“Medicinal rhubarb was commercially grown from 1777 in Oxfordshire. It had been valued as a purgative and laxative for many centuries: a bag of rhubarb was considered sufficiently valuable to have been listed in the will of Marco Polo, and in the mid-nineteenth century the Chinese official Lin Zexu, unaware that it was, by then, a familiar feature of the Victorian vegetable garden, threatened Queen Victoria with a complete ban on the export of rhubarb. His intention was to bring a constipated nation to its knees and thus to end British sales of opium in China.”
from The Silk Road: Two Thousand Years in the Heart of Asia by Frances Wood.
Personally, I wish Lin Zexu had been successful in his quest to stop (or possibly stop up) that giant pusher the British Empire and “eliminate this poison once and for all and to the benefit of all mankind.” You can read more of his letter here. It’s powerful stuff, and even today, there are those to whom it could well be posted.

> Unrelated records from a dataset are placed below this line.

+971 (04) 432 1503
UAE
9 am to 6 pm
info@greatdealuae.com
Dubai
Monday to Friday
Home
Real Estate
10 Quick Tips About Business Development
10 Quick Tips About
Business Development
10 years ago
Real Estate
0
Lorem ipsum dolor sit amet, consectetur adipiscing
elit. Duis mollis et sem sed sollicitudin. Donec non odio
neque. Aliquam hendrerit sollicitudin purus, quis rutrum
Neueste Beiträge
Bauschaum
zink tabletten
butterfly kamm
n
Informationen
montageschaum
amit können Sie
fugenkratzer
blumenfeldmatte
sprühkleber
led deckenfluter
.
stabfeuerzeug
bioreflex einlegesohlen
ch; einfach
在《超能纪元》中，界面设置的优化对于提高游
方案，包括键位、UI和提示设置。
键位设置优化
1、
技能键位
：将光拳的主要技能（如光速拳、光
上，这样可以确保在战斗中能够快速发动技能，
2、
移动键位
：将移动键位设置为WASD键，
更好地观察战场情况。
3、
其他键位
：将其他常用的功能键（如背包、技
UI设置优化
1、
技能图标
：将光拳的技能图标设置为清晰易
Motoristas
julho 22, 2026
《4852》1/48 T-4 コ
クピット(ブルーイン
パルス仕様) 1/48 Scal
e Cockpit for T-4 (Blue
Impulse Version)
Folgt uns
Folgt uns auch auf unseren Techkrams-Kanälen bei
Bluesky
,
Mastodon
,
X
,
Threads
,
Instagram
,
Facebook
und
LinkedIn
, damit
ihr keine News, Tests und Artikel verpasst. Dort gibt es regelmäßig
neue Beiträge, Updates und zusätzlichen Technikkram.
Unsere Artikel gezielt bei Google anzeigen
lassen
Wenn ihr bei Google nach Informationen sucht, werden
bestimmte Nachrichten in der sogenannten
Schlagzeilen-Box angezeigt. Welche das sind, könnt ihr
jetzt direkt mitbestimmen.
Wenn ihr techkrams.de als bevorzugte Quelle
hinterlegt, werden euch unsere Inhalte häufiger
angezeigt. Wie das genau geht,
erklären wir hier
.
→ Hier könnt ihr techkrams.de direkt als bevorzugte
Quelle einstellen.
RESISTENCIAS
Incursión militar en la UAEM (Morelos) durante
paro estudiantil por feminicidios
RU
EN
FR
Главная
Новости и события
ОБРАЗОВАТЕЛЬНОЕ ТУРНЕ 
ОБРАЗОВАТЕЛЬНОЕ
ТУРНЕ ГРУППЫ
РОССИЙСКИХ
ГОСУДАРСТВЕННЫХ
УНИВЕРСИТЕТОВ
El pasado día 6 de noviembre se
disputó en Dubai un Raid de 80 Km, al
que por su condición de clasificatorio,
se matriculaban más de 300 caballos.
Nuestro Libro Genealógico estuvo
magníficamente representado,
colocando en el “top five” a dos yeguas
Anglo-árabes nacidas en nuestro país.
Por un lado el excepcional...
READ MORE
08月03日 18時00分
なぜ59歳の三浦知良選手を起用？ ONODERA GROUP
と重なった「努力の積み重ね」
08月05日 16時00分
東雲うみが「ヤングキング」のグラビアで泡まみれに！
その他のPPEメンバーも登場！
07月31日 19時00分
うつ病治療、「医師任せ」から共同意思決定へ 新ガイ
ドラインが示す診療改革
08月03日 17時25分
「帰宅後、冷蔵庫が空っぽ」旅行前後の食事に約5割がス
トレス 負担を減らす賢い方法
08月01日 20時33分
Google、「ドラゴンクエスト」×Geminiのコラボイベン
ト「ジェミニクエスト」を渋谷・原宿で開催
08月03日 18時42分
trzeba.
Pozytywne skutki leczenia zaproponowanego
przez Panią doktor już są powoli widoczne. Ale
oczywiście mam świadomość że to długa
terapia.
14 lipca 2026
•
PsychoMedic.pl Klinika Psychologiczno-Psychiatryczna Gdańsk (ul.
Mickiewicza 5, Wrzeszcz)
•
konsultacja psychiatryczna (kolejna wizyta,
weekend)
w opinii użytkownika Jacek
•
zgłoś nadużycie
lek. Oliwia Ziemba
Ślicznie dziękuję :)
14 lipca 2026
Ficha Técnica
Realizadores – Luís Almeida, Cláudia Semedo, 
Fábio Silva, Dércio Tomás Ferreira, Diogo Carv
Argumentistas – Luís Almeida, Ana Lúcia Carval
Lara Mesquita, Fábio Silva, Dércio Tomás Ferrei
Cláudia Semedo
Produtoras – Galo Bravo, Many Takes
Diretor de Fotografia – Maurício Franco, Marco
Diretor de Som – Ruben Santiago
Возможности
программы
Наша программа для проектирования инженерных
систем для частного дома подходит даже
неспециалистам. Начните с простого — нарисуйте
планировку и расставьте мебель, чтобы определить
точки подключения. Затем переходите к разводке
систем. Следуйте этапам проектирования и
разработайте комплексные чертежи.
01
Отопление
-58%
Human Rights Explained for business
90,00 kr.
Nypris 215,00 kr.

“They may not intend to harm others on purpose, but the fact remains that they are so obsessed with material gain that they have no concern whatever for the harm they can cause to others.” (Sound familiar?)
Personally, I think his allusion to the possibility of China cutting off Britain’s supply of tea would have been a bigger stick than the rhubarb, given that the British Empire’s tea industry was in its extreme infancy at the time Viceroy Lin wrote his letter.
Caffeine withdrawal or constipation – which do you think would have a stronger effect on international trade?